According to Gary Taubes, writing in the New York Times Sunday Review, we don't really know.

I agree.

Here is Taubes:

Here’s another possibility: The 600,000 articles — along with several tens of thousands of diet books — are the noise generated by a dysfunctional research establishment. Because the nutrition research community has failed to establish reliable, unambiguous knowledge about the environmental triggers of obesity and diabetes, it has opened the door to a diversity of opinions on the subject, of hypotheses about cause, cure and prevention, many of which cannot be refuted by the existing evidence. Everyone has a theory. The evidence doesn’t exist to say unequivocally who’s wrong.

and

One lesson of science, though, is that if the best you can do isn’t good enough to establish reliable knowledge, first acknowledge it — relentless honesty about what can and cannot be extrapolated from data is another core principle of science — and then do more, or do something else.

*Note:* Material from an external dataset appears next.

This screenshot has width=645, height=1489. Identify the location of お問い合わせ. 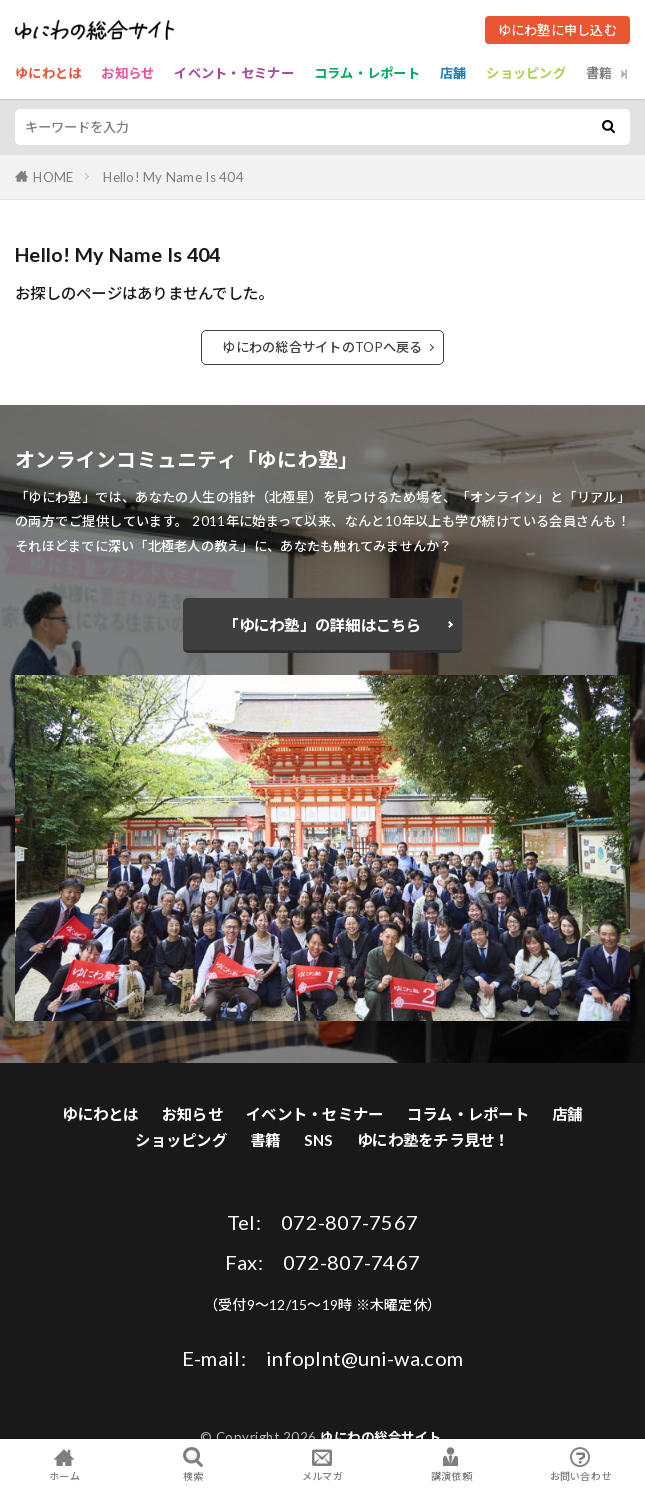 (580, 1464).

As it is, we have a field of sort-of-science in which hypotheses are treated as facts because they’re too hard or expensive to test, and there are so many hypotheses that what journalists like to call “leading authorities” disagree with one another daily.

If I'm not mistaken, Taubes is leading an effort to raise funds to experimentally test his conjecture  (related to effects of sugars and other carbs) about a cause of obesity.  He has written persuasively about his views, but rather than leaving it at that, he's putting his money where his mouth is, and using scientific experiments to test his theory.  Good for him.